Sometimes I wonder if we’ve stretched the word “AI” so far that it’s lost its shape.

So instead of debating definitions, I find it easier to just… go visit a couple of typical businesses and see what’s actually happening on the ground.

Nothing scientific — just a blue-collar crew and a white-collar professional in Sydney.

Two snapshots.

Two very normal operations.

And we can ask, quietly, without judgement: Is any of this really AI? And if they wanted the real thing, what would the road actually look like?

1. A Tradies Crew in Marrickville — Let’s Start Here

Five guys.

Three vans.

One owner who still answers the phone himself.

The usual mix of blocked drains, hot water systems, and small rewiring jobs.

If you ask him whether he’s using AI, he’ll tell you “Yeah mate, we’re all over it.”

Then he shows you:

  • a scheduling app that sends appointment reminders
  • routing software that finds the fastest path
  • a form that autofills based on past jobs
  • an email tool that makes his quotes sound friendlier

All useful.

All convenient.

But every single one of these things is automation.

Smart-ish rules.

Predictable outputs.

Nothing in the system learns from the last 500 jobs.

Nothing adapts on its own.

Nothing says, “Blocked drains in Marrickville usually run long if Technician B is on duty.”

It’s not a criticism — it’s just reality.

He’s using tools that save time, not tools that think.

If he did want real AI… what would actually have to change?

This is where the conversation gets uncomfortable.

He would need:

  • consistent logs of job types
  • accurate timestamps
  • photos labeled correctly
  • outcomes recorded the same way every time
  • material usage tracked without gaps
  • customer notes that don’t drift into chaos

 

Basically, he’d have to become the kind of person who stores records like a librarian with OCD.

And his team — who already push back on filling out job notes — would have to do the same.

He’d also need:

  • enough jobs to form patterns
  • a clean data warehouse
  • someone (or something) maintaining the model
  • the stomach to keep feeding it data every week

 

And then we hit the obvious question:

For what?

To maybe predict job durations a bit better?

Or suggest van inventory slightly more accurately?

Nice-to-haves.

But not life-changing.

And once a new model comes out in six months — which it will — the whole thing might need to be rebuilt anyway.

So you can see why most tradies teams never get past automation.

Not because they’re behind, but because the effort-to-benefit ratio is quietly upside down.

2. A Small Law Practice in the CBD — Different Industry, Same Pattern

Two partners.

One paralegal.

A modest office with too much paperwork and a very tired espresso machine.

Ask them about AI and they’ll tell you they use it for:

  • summarising documents
  • cleaning up emails
  • drafting templated letters
  • turning messy notes into polished paragraphs

Again — automation.

Language transformation.

Convenient, yes.

Intelligent? Not really.

Nothing looks at their past cases.

Nothing identifies winning arguments.

Nothing spots risky clauses based on their own precedent library.

It’s all surface-level help, not internal learning.

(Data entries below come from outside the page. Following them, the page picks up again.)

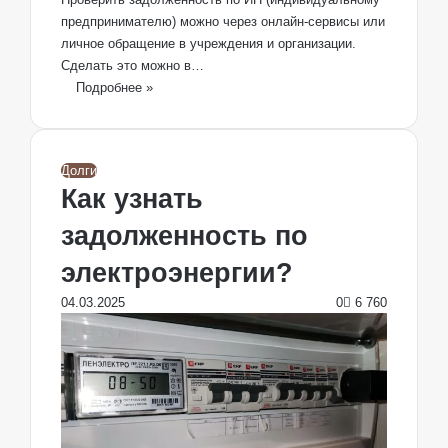
предпринимателю) можно через онлайн-сервисы или
личное обращение в учреждения и организации.
Сделать это можно в…
Подробнее »
Долги
Как узнать
задолженность по
электроэнергии?
04.03.2025
0
6 760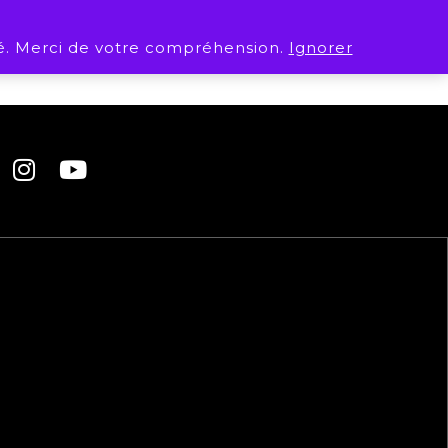
. Merci de votre compréhension.
Ignorer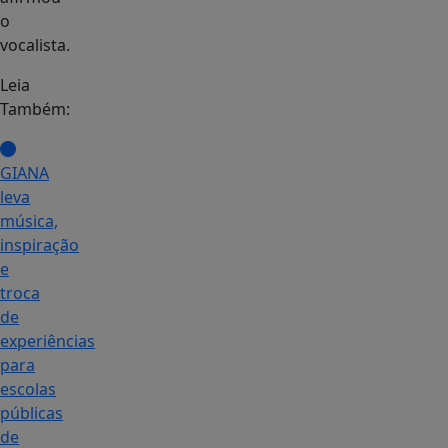
o
vocalista.
Leia
Também:
GIANA
leva
música,
inspiração
e
troca
de
experiências
para
escolas
públicas
de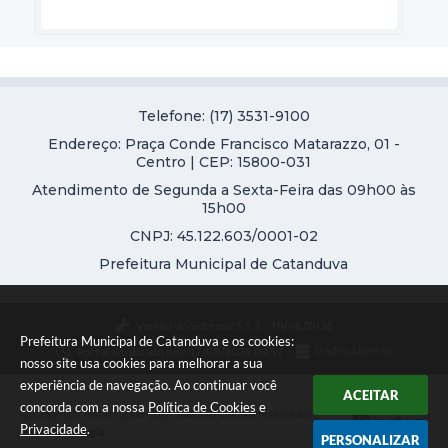
Telefone: (17) 3531-9100
Endereço: Praça Conde Francisco Matarazzo, 01 -
Centro | CEP: 15800-031
Atendimento de Segunda a Sexta-Feira das 09h00 às
15h00
CNPJ: 45.122.603/0001-02
Prefeitura Municipal de Catanduva
Versão do Sistema:
3.5.3 - 19/06/2026
Prefeitura Municipal de Catanduva e os cookies:
Portal atualizado em:
07/08/2026 09:57
Dados Abertos
nosso site usa cookies para melhorar a sua
experiência de navegação. Ao continuar você
ACEITAR
concorda com a nossa
Política de Cookies
e
Copyright Instar - 2006-2026. Todos os direitos reservados -
Privacidade
.
Instar Tecnologia
PERSONALIZAR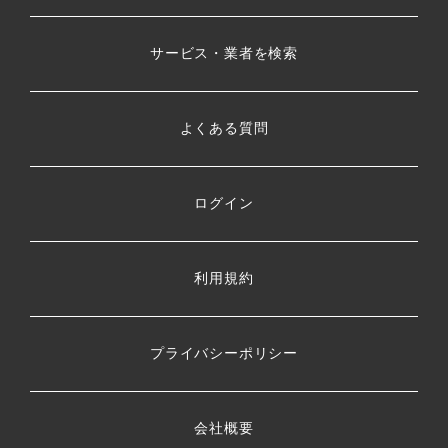
サービス・業者を検索
よくある質問
ログイン
利用規約
プライバシーポリシー
会社概要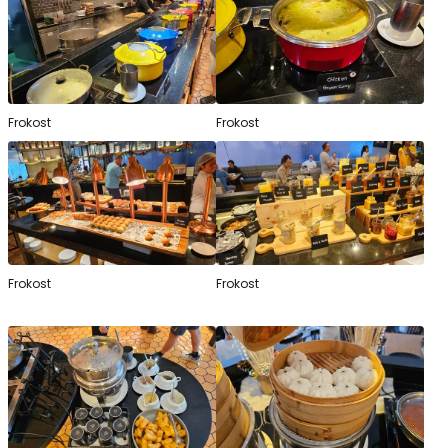
Frokost
Frokost
Frokost
Frokost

If they wanted real AI… here’s the part that gets thorny

They’d have to:

  • digitise every past case
  • label documents consistently
  • structure their notes
  • store outcomes in a uniform way
  • keep adding new data after every matter
  • maintain privacy and compliance
  • pay for model retraining or fine-tuning

 

It’s basically building a tiny in-house Westlaw.

And again… the payoff is ambiguous.

Would it help?

Yes.

Would it justify months of data cleaning and ongoing maintenance?

Hard to say.

Especially in a world where new models appear every quarter and make last quarter’s fine-tuning obsolete.

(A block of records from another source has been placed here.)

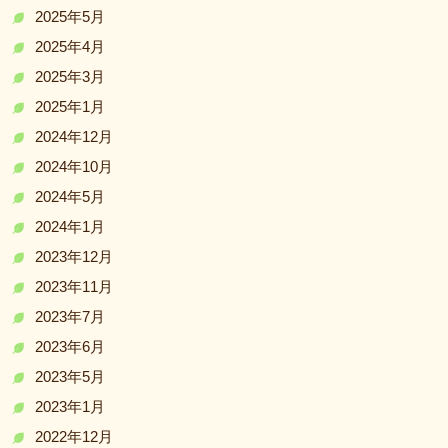
2025年5月
2025年4月
2025年3月
2025年1月
2024年12月
2024年10月
2024年5月
2024年1月
2023年12月
2023年11月
2023年7月
2023年6月
2023年5月
2023年1月
2022年12月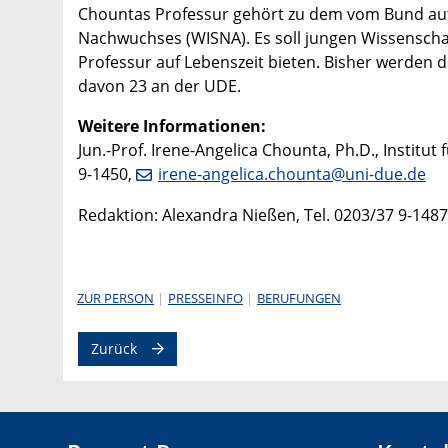
Chountas Professur gehört zu dem vom Bund auf
Nachwuchses (WISNA). Es soll jungen Wissenscha
Professur auf Lebenszeit bieten. Bisher werden 
davon 23 an der UDE.
Weitere Informationen:
Jun.-Prof. Irene-Angelica Chounta, Ph.D., Institu
9-1450,
irene-angelica.chounta@uni-due.de
Redaktion: Alexandra Nießen, Tel. 0203/37 9-148
ZUR PERSON
PRESSEINFO
BERUFUNGEN
Zurück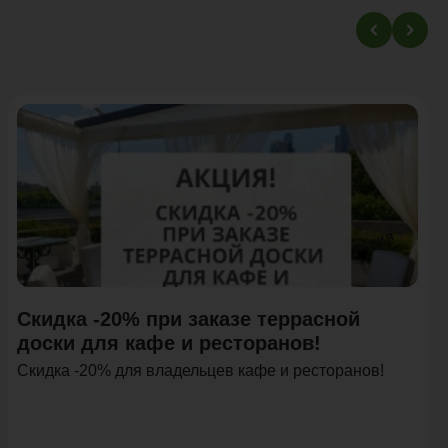
Акция
Скидка -20% при заказе террасной
доски для кафе и ресторанов!
Скидка -20% для владельцев кафе и ресторанов!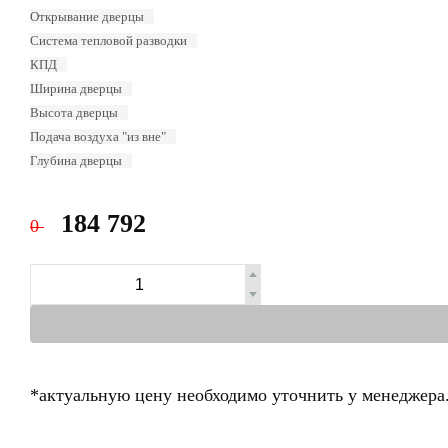
Открывание дверцы
Система тепловой разводки
КПД
Ширина дверцы
Высота дверцы
Подача воздуха "из вне"
Глубина дверцы
184 792
0
*актуальную цену необходимо уточнить у менеджера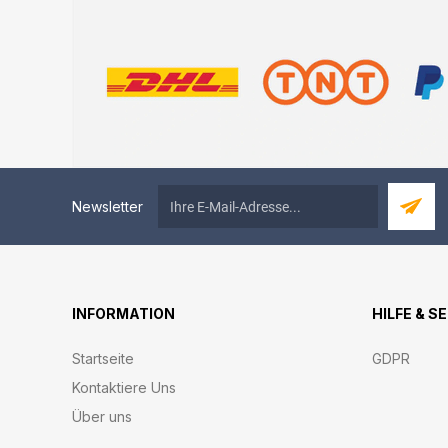
Newsletter
INFORMATION
HILFE & S
Startseite
GDPR
Kontaktiere Uns
Über uns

The lawyers I know don’t have the energy for that.

They barely have the energy to finish their billing.

And I don’t say that as an insult — just an observation.

Where I Land After Visiting These Two Businesses

When I look at these two cases — one blue collar, one white — the pattern feels pretty clear:

Small businesses think they’re using AI because the tools feel clever.

But under the hood, it’s automation wearing an AI badge.

And if they ever wanted “real AI,” the kind that learns from their history, adapts to their patterns, and makes decisions based on their data…

They’d need:

  • obsessive record-keeping
  • stable workflows
  • enough volume for patterns to matter
  • the patience to keep feeding the machine
  • the budget to maintain it

 

It’s not impossible.

It’s just misaligned with how most small businesses naturally operate.

They’re built on intuition, speed, and experience — not data discipline.

And maybe that’s the quietly honest conclusion:

I don’t think most small businesses are falling behind in AI adoption.

I just see people using simple automation because it fits the way they work. And most days, that is enough.

Real AI would ask them to log everything they do, keep the data clean, pay to maintain the system, and trust that the benefits will eventually show up.

Maybe they would. Maybe they wouldn’t.

Hard to know. Especially when the models keep changing.

So the story feels less about missed potential and more about fit.

Small businesses run on momentum and practicality.

AI still expects a level of order that their days rarely allow. And I keep wondering if the tool should meet them where they are, rather than the other way around.